4 Commodities Ready To Shock Investors – #1: Coal’s Fundamentals ‘May Be Stronger Than Oil’s’

By ktadmin | July 21, 2008
Rating 3.00 out of 5
[?]

Submitted by EnergyTechStocks.com

As if the oil price shock that has thrown the world into turmoil isn’t bad enough, there’s reason to believe at least four more commodity price shocks may be headed straight for investors’ portfolios.

First up: coal, the commodity whose supply-demand fundamentals “may be stronger than oil fundamentals,” according to a new report from Raymond James & Associates, the investment banking firm.

commodities330-1.jpg

Raymond James’ energy analysts conclude that, “Like oil, rapidly growing Asian coal demand has begun to outpace the world’s ability to grow global coal supplies.” While they don’t believe the world is yet at “peak” coal production, they fear a pattern similar to oil is developing that could send prices higher. “(T)he annual coal shortfall has seen an alarming increase over just the past 18 months. Despite a global economic slowdown, the world should see an even greater supply shortfall in 2008” due to supply-demand imbalance compounded by supply interruptions.

This pattern includes coal shipments from South Africa historically destined for Europe instead going to Asia, resulting in European coal consumers turning to the U.S. and South America in search of additional sources. This worldwide scramble for coal will continue, Raymond James indicates, citing a report from coal giant BHP Billiton that in 2007-2008 alone, China constructed new coal-fired power plants with output equal to more than one half of the entire U.S.’s coal-fired generation capacity. Despite China’s own massive increase in coal production, the country presently has 58 coal-fired power plants idle due to lack of coal supply, according to Raymond James.

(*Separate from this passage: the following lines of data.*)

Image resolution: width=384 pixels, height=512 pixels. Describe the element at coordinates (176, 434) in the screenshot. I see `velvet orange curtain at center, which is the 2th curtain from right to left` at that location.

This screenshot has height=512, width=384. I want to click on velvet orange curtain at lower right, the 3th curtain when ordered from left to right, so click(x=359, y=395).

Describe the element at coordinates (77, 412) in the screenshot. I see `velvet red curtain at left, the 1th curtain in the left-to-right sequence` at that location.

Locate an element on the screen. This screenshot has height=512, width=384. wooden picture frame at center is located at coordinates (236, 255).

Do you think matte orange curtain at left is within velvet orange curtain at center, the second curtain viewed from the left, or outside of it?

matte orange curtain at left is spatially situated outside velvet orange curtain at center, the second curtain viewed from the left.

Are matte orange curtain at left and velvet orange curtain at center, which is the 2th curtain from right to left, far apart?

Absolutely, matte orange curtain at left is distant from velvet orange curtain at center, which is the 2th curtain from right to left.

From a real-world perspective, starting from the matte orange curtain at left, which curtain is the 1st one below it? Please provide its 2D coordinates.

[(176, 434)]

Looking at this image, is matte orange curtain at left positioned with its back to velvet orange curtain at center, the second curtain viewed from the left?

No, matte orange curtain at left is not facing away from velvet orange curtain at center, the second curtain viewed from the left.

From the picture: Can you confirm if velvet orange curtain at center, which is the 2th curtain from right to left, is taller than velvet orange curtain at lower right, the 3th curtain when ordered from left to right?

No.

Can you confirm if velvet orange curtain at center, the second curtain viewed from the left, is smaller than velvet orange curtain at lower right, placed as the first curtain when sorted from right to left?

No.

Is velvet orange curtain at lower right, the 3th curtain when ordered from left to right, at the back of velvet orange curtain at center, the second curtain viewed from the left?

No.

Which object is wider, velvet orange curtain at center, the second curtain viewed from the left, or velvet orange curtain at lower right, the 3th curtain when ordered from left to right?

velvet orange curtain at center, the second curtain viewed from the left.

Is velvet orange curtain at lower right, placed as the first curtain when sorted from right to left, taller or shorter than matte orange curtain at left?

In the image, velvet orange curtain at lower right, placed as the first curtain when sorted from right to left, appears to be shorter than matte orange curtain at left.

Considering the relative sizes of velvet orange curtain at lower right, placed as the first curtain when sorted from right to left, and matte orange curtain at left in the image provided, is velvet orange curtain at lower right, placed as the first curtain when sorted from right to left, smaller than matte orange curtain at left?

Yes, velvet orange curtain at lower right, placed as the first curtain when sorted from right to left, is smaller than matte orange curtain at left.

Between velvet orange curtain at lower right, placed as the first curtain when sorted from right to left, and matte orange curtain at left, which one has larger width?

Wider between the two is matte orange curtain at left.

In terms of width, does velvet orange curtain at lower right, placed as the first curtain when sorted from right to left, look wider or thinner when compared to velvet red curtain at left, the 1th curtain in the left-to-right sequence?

India, too, has excess demand, and the situation is expected to get a lot worse between now and 2012. By then the country is expected to have about 78 gigawatts of new power plants fueled principally by coal. This will sharply increase India’s coal demand, with “a majority” of the new supply having to be imported, according to Raymond James.

On top of a seemingly insatiable global demand for coal, the Raymond James report indicates that risk of a price shock is rising due also to unexpected supply interruptions caused by weather (i.e., snowstorms in China and flooding in Australia), as well as political events such as state-ordered contract re-pricing in Venezuela. With inventories very tight as it is, the impact of each disruption is magnified in the price shock it causes.

The takeaway here for investors is that, while Raymond James didn’t recommend any specific coal-producing companies, seemingly all of them should do well, especially those with global markets. At the same time, investors should beware the impact high coal prices will have on global electricity rates and, thus, on virtually all manufacturing and service-related business activity.